Ms. Samuels spoke Monday, Sept. 26, during the Moral Monday march and rally led by the Mississippi Poor People’s Campaign and the Mississippi Rapid Response Coalition. Bishop William J. Barber II, president of Repairers of the Breach and co-chair of the Poor People’s Campaign: A National Call for Moral Revival, told the crowd of hundreds that the organization was there not to take over but to stand with the impacted people.
He reviewed the history of Moral Mondays, which began in April 2013 in North Carolina with 17 people. By the end of the summer, 15,000 people were attending the programs and about 1,000 had been arrested for nonviolent civil disobedience.
“If it happened in North Carolina, it sure can happen right here in Mississippi,” he said, vowing that the campaign will return to Jackson to continue to pressure state officials, including Gov. Tate Reeves, and federal officials to fix the infrastructure of the water system in Jackson, the state’s capital city.
Brooke Floyd, a mother of twins and an educator, said one outcome of the water crisis is that schools have to close, putting “even more of a demand on our already overwhelmed families.”
“I know all too well the strain that Jackson’s water crisis and continuing water and sewer issues have put on all of our families,” she said. “The added stress of having to boil water just to cook and wash dishes, the added cost of having to purchase drinking water for our families. For some of us, those costs combined with added plumbing costs due to the city’s aging infrastructure have been in the thousands. The stress of having to worry if water is safe while pregnant and during our children’s developmental years can be overwhelming.”
Dr. Scott Crawford, who has progressive multiple sclerosis and uses a motorized wheelchair, said disabled people, the elderly and those who have to use public transit, must rely on friends and families to bring them cartons and cases of water that are too heavy for them to carry.
“We’re grateful for the outpouring of concern from around the country,” he said. “But make no mistake. This crisis is not over. We still have a fragile water system that teeters on the edge of collapse. One hard freeze this winter is all it will take to break our water system again.”

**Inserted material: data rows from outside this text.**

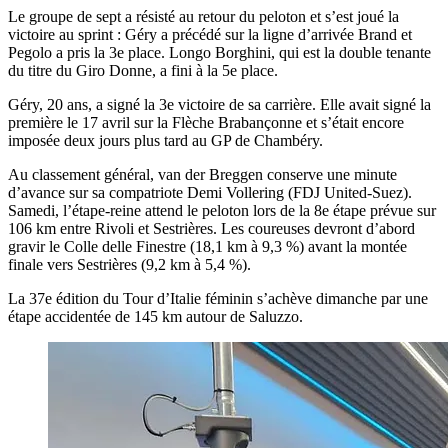
Le groupe de sept a résisté au retour du peloton et s’est joué la
victoire au sprint : Géry a précédé sur la ligne d’arrivée Brand et
Pegolo a pris la 3e place. Longo Borghini, qui est la double tenante
du titre du Giro Donne, a fini à la 5e place.
Géry, 20 ans, a signé la 3e victoire de sa carrière. Elle avait signé la
première le 17 avril sur la Flèche Brabançonne et s’était encore
imposée deux jours plus tard au GP de Chambéry.
Au classement général, van der Breggen conserve une minute
d’avance sur sa compatriote Demi Vollering (FDJ United-Suez).
Samedi, l’étape-reine attend le peloton lors de la 8e étape prévue sur
106 km entre Rivoli et Sestrières. Les coureuses devront d’abord
gravir le Colle delle Finestre (18,1 km à 9,3 %) avant la montée
finale vers Sestrières (9,2 km à 5,4 %).
La 37e édition du Tour d’Italie féminin s’achève dimanche par une
étape accidentée de 145 km autour de Saluzzo.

Gov. Reeves was criticized for saying recently: “It is a great day to be in Hattiesburg. It’s also, as always, a great day to not be in Jackson.”
The water crisis, which is one of many in Jackson over the past few decades because of the city’s infrastructure issues, left about 175,000 residents without safe drinking water. The most recent one began at the end of August when a historic rainfall caused a severe drop in water pressure.
A boil water advisory eventually was lifted then reinstated for parts of the city.
Forty-eight percent of people, or 1.3 million residents, in Mississippi are poor or low-income. That includes 58% of children (417,000), 52% of women (792,000), 65% of Black people (708,000), 66% of Latinx people (54,000), and 39% of White people (649,000).
Thinking about these realities, Bishop Barber concluded:
“It is immoral, it is sinful, it is a violation of equal protection under the law, and a violation of human rights to have a governor who demeans Jackson, seemingly lies on Jackson and to the nation about Jackson rather than joining hands with Jackson to clean the water, free the land, and keep it public.
“It is immoral, it is sinful, it is a violation of equal protection under the law, and a violation of human rights to refuse money that the people of Jackson were willing to tax themselves in order to fix the system – to raise money, their own money to fix the water system – for the governor and extremist lawmakers in Mississippi, to vote that that money cannot be used.
“It is immoral, it is sinful, it is a violation of equal protection under the law, and a violation of human rights for this state governor to be seemingly caught up with Brett Favre in a scandal to rob money designed to help poor and low-income people, and use it for their own pet projects while mothers and children, and the sick and the disabled of every race, creed and color and the ones being hit the hardest by this ongoing water crisis.”